The ‘Youngsters’ of today;’ can’t hardly wait, until their ’16th birthday.’   This is the ‘long, awaited day,’ when they become eligible to take the test and become; “Licensed to operate an Automobile.” 

In today’s  economy; chances are good that, in addition: Quiet a few offspring, will also receive an Automobile for a birthday present. This was definitely not the case when I became 16.  “I did get my drivers license; But a car of my own???  “NO WAY!”  We considered ourselves lucky to have ‘ONE – ‘USED;’ automobile that served the entire family.

There was barely enough money to afford this one vehicle.  Although, income, from the small farm combined with “moonlighting” jobs provided enough money for food, clothing, shelter, and very little else: This almost guaranteed that “An Automobile,” was purchased on “CREDIT.”   “Payments, financed by the ‘Bank, or the Dealer’, were small:  They were nevertheless extremely hard to meet, and still keep our heads above water.

My Daddy was not the type of person to buy on ‘Credit’ if there was any way to avoid this. However, he felt that the necessity of owning an Automobile outweighed his reluctance of being in debt, ‘just this once’.  From month to month he worried about the upcoming payment, but somehow, he was successful in his efforts to meet this obligation.

The car was a “1931 Ford; Model-A”,  two-door sedan.  As most other cars of the day, it was black. It was not equipped with a heater, AM-FM radio, tinted windows, cruise control or white sidewall tires.  Air conditioning was unheard of in a Home, to say nothing of an Automobile.  I suppose it would be considered, “BASIC TRANSPORTATION”, by today’s standards; but this was the sole purpose of this vehicle:  To ‘Simply Provide Transportation.’

An updraft carburetor on the four-cylinder engine delivered adequate fuel mileage, and even though the price of gasoline was cheap enough, we were never allowed to use the car for any purpose that was considered wasteful.  No cruising in town on a Saturday night.  No pleasure trips that did not involve the entire family.  The car was to be used when needed ONLY.

Once the debt had been satisfied, my brother and I were allowed to “borrow” the car for an evening provided we had earned the money for gas. It was mandated that we bring the car home with the same amount of gas as it had in the tank before we left home.

Eventually, the car was traded for a later model, but they all were pre-owned or USED. The very thought of financing a new car was something that daddy could not comprehend.  As long as a used one would suffice, he could not even think of going back in debt for the cost of a new one.

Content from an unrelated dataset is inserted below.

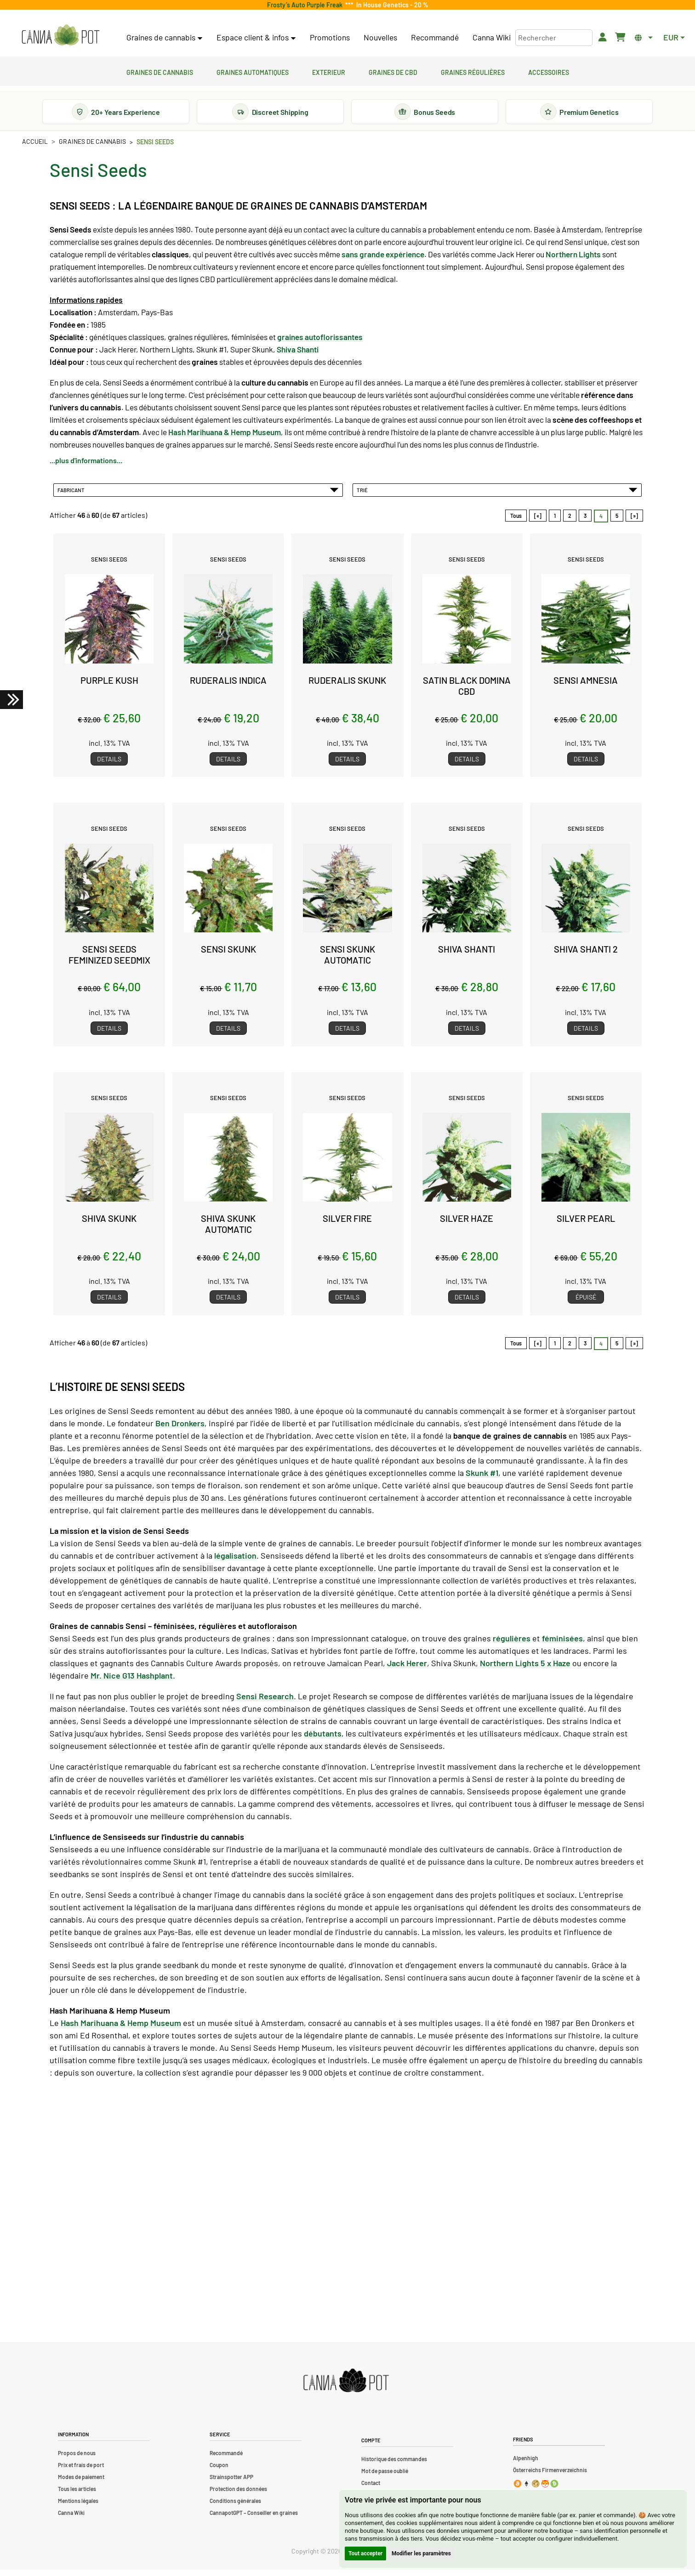 The image size is (695, 2576). What do you see at coordinates (562, 1645) in the screenshot?
I see `féminisées` at bounding box center [562, 1645].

I remember hearing him speak of owning a new car before the great depression.  It was a  “Model “T”. Ford.”  However the hard times that he had gone through was ingrained within him to the point that he refused to buy any vehicle that he could not pay cash for, EXCEPT that one “Model A.”  If memory serves me correctly, the price of that car was slightly above $150.00.  A new one could be purchased for around $600.  This was a fortune in that day.

Daddy would have never believed  that most families of today, own at least “Two Vehicles;” and that some own as many as there are members in the family.  He would consider this a waste.

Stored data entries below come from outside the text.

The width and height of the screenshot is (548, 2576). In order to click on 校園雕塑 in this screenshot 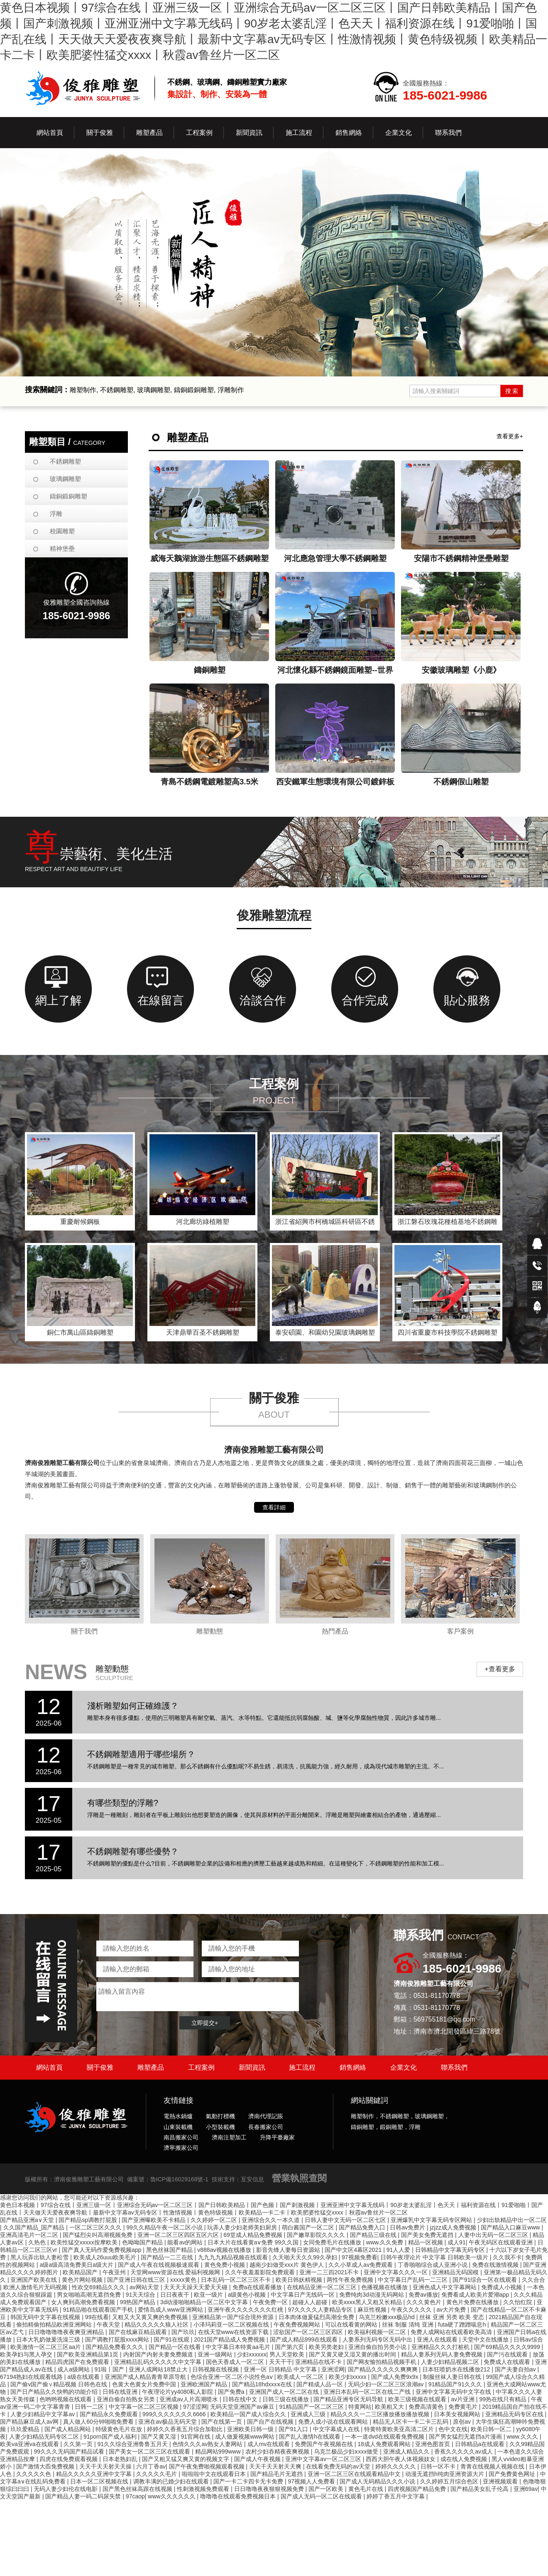 , I will do `click(62, 531)`.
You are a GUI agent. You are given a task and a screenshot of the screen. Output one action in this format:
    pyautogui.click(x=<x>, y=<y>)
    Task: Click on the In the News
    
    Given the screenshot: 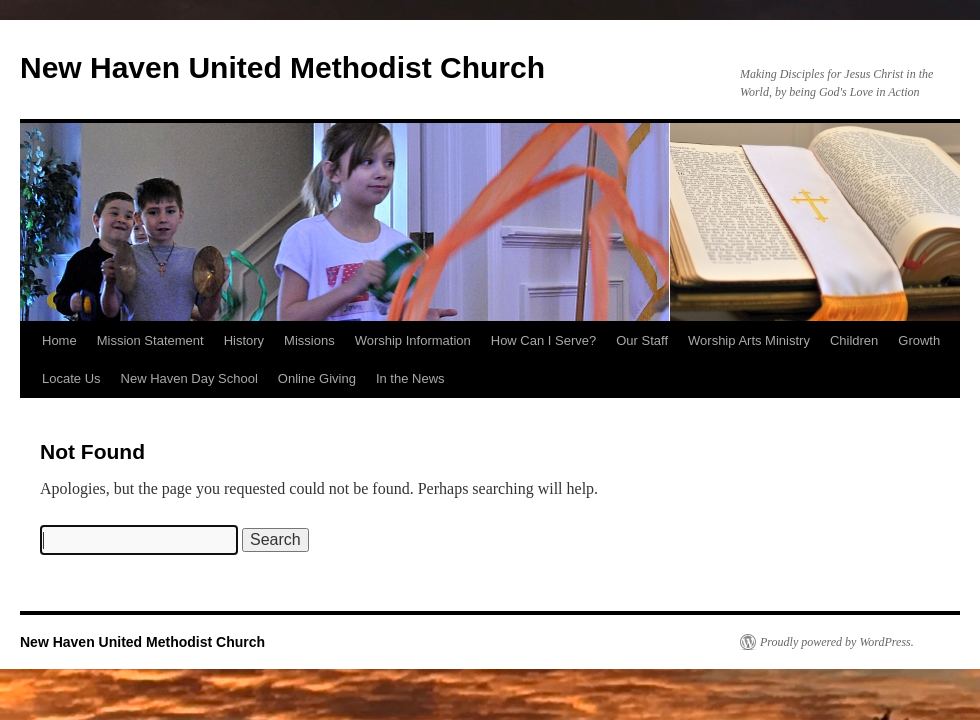 What is the action you would take?
    pyautogui.click(x=410, y=378)
    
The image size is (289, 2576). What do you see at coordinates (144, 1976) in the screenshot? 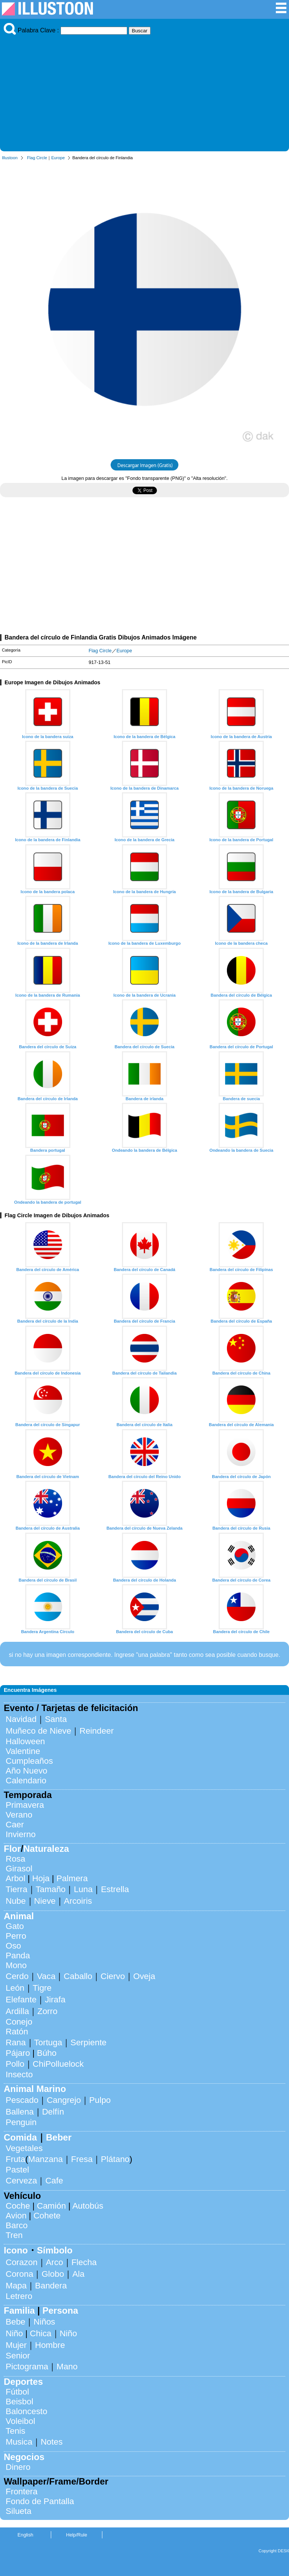 I see `Oveja` at bounding box center [144, 1976].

His theory was that a car should be used only for going to work, to church, to the doctor, and an occasional ride on Sunday afternoon  Any other use was folly and he did not believe in squandering money in such a useless manner.

The very fact that I remember the days of the “Model A”  as well as the struggles my Daddy had in order to pay for one, have made me appreciate the few new Automobiles that I have owned. They were financed to the hilt; however, a better economy and a steady job made the payments within the range of my paltry income.

The very fact that I was raised during “hard times” enabled me to endure a steady diet of beans and potatoes until the debt had been satisfied. Astonishing as it may seem to some, I was well into my golden years before I was finally capable of paying cash for an Automobile.

If my upbringing during these “hard times“ combined with the teachings of my father did nothing else, it instilled within me:  “A fear of any debt that is not absolutely necessary.”